Look through the entries below and copy exactly the part that begins with the line containing "Radio partenaire" and ends with the line containing "Como ser perito judicial". Do not copy the pictures.

-- Provided records follows --

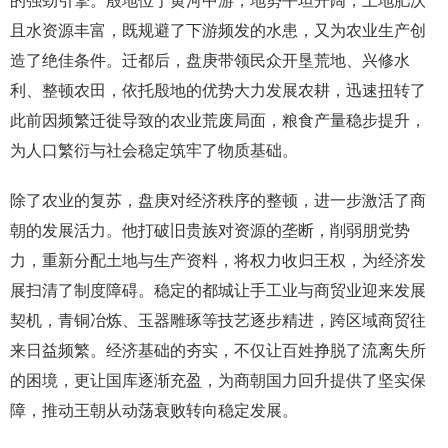
的强劲引擎。殷地位于黄河中游，地势平坦开阔，土地肥沃
且水资源丰富，既规避了下游频发的水患，又为农业生产创
造了绝佳条件。迁都后，盘庚带领民众开垦荒地、兴修水
利、整顿农田，依托殷地的优势大力发展农耕，迅速扭转了
此前因频繁迁徙导致的农业荒废局面，粮食产量稳步提升，
为人口繁衍与社会稳定筑牢了物质基础。
除了农业的复苏，盘庚对经济秩序的整顿，进一步激活了商
朝的发展活力。他打破旧贵族对资源的垄断，削弱朋党势
力，重新分配土地与生产资料，将权力收归王权，为经济发
展扫清了制度障碍。稳定的都城让手工业与商贸业迎来发展
契机，青铜冶炼、玉器雕琢等技艺逐步精进，跨区域商贸往
来日益频繁。经济基础的夯实，不仅让百姓挣脱了流离失所
的困境，更让国库逐渐充盈，为商朝国力回升提供了坚实保
障，推动王朝从动荡衰败转向稳定发展。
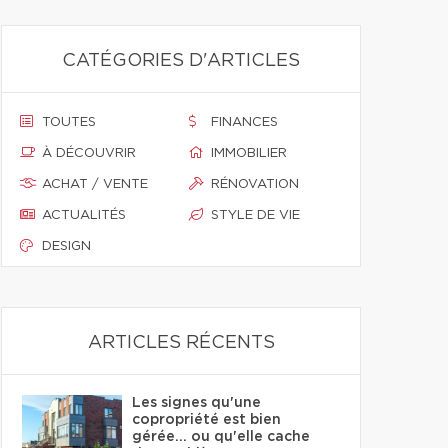
CATÉGORIES D'ARTICLES
TOUTES
FINANCES
À DÉCOUVRIR
IMMOBILIER
ACHAT / VENTE
RÉNOVATION
ACTUALITÉS
STYLE DE VIE
DESIGN
ARTICLES RÉCENTS
Les signes qu'une
copropriété est bien
gérée… ou qu'elle cache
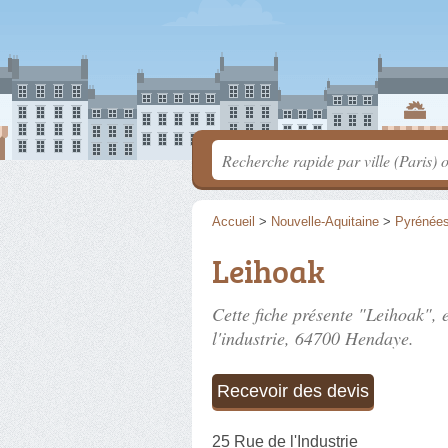
Accueil
>
Nouvelle-Aquitaine
>
Pyrénées
Leihoak
Cette fiche présente "Leihoak", 
l'industrie
, 64700 Hendaye.
Recevoir des devis
25 Rue de l'Industrie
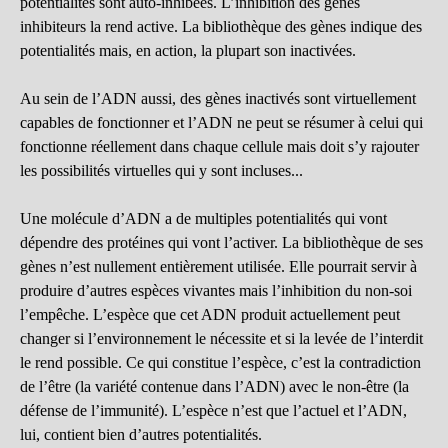
potentialités sont auto-inhibées. L’inhibition des gènes
inhibiteurs la rend active. La bibliothèque des gènes indique des
potentialités mais, en action, la plupart son inactivées.
Au sein de l’ADN aussi, des gènes inactivés sont virtuellement
capables de fonctionner et l’ADN ne peut se résumer à celui qui
fonctionne réellement dans chaque cellule mais doit s’y rajouter
les possibilités virtuelles qui y sont incluses...
Une molécule d’ADN a de multiples potentialités qui vont
dépendre des protéines qui vont l’activer. La bibliothèque de ses
gènes n’est nullement entièrement utilisée. Elle pourrait servir à
produire d’autres espèces vivantes mais l’inhibition du non-soi
l’empêche. L’espèce que cet ADN produit actuellement peut
changer si l’environnement le nécessite et si la levée de l’interdit
le rend possible. Ce qui constitue l’espèce, c’est la contradiction
de l’être (la variété contenue dans l’ADN) avec le non-être (la
défense de l’immunité). L’espèce n’est que l’actuel et l’ADN,
lui, contient bien d’autres potentialités.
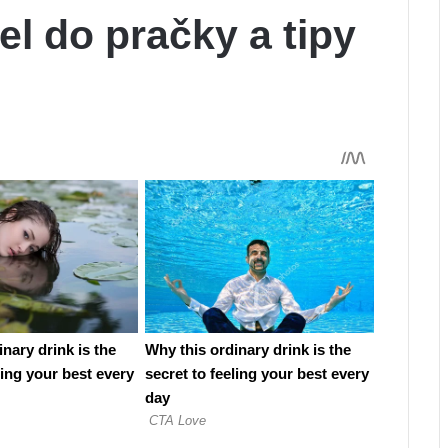
el do pračky a tipy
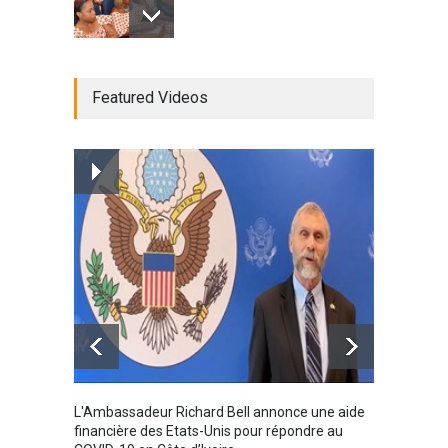
Radio BOYA FM SAN-PEDRO
Featured Videos
Radio partenaire
26/02/2019
Magazine : le service de
prise en charge des
personnes vivantes avec le
VIH
Santé
25/03/2019
Karamo
L'Ambassadeur Richard Bell annonce une aide
2019
financière des Etats-Unis pour répondre au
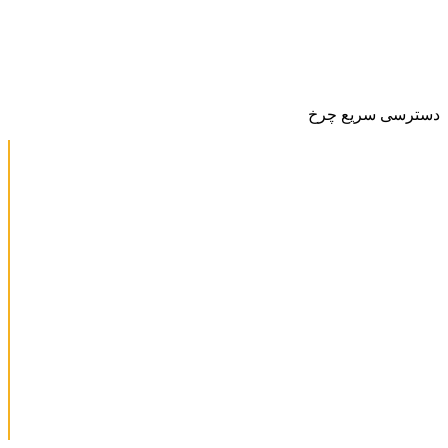
دسترسی سریع چرخ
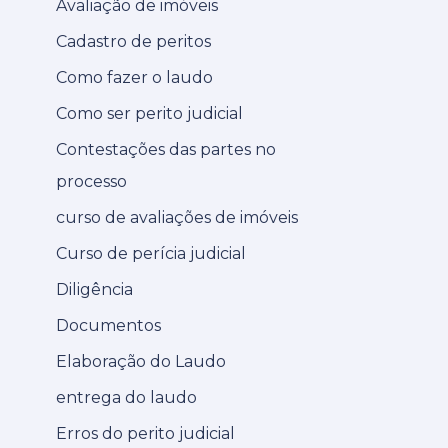
Avaliação de imóveis
Cadastro de peritos
Como fazer o laudo
Como ser perito judicial
Contestações das partes no
processo
curso de avaliações de imóveis
Curso de perícia judicial
Diligência
Documentos
Elaboração do Laudo
entrega do laudo
Erros do perito judicial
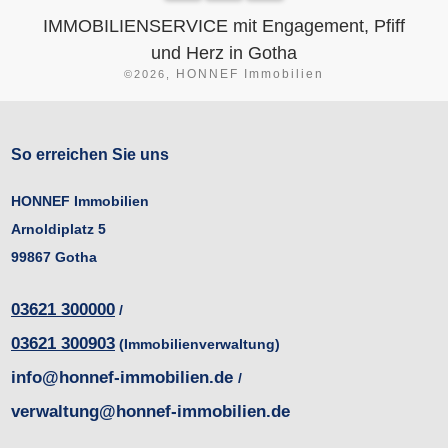
IMMOBILIENSERVICE mit Engagement, Pfiff
und Herz in Gotha
HONNEF Immobilien
©
2026
,
So erreichen Sie uns
HONNEF
Immobilien
Arnoldiplatz 5
99867 Gotha
03621 300000
/
03621 300903
(Immobilienverwaltung)
info@honnef-immobilien.de
/
verwaltung@honnef-immobilien.de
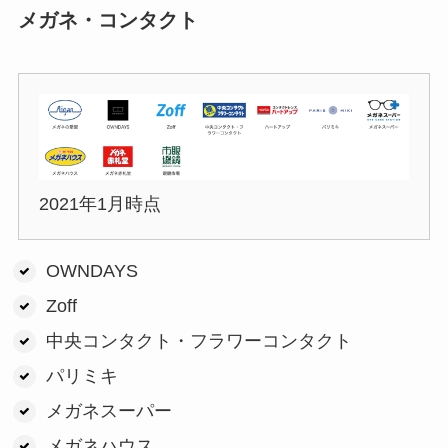
メガネ・コンタクト
2021年1月時点
OWNDAYS
Zoff
中央コンタクト・フラワーコンタクト
パリミキ
メガネスーパー
メガネハウス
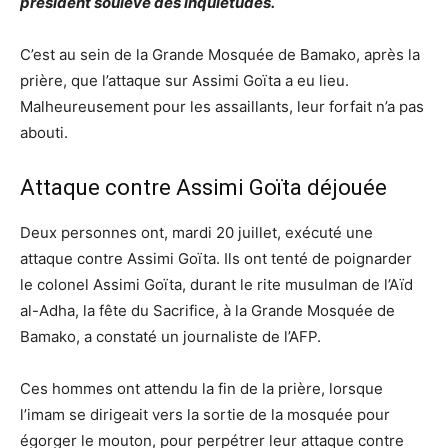
président soulève des inquiétudes.
C’est au sein de la Grande Mosquée de Bamako, après la
prière, que l’attaque sur Assimi Goïta a eu lieu.
Malheureusement pour les assaillants, leur forfait n’a pas
abouti.
Attaque contre Assimi Goïta déjouée
Deux personnes ont, mardi 20 juillet, exécuté une
attaque contre Assimi Goïta. Ils ont tenté de poignarder
le colonel Assimi Goïta, durant le rite musulman de l’Aïd
al-Adha, la fête du Sacrifice, à la Grande Mosquée de
Bamako, a constaté un journaliste de l’AFP.
Ces hommes ont attendu la fin de la prière, lorsque
l’imam se dirigeait vers la sortie de la mosquée pour
égorger le mouton, pour perpétrer leur attaque contre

-- Provided records concluded --

**Written response**.
Radio partenaire
26/02/2019
Magazine : le service de
prise en charge des
personnes vivantes avec le
VIH
Santé
25/03/2019
Karamo
L'Ambassadeur Richard Bell annonce une aide
2019
financière des Etats-Unis pour répondre au
دسترسی سریع چرخ
Avaliação de imóveis
Cadastro de peritos
Como fazer o laudo
Como ser perito judicial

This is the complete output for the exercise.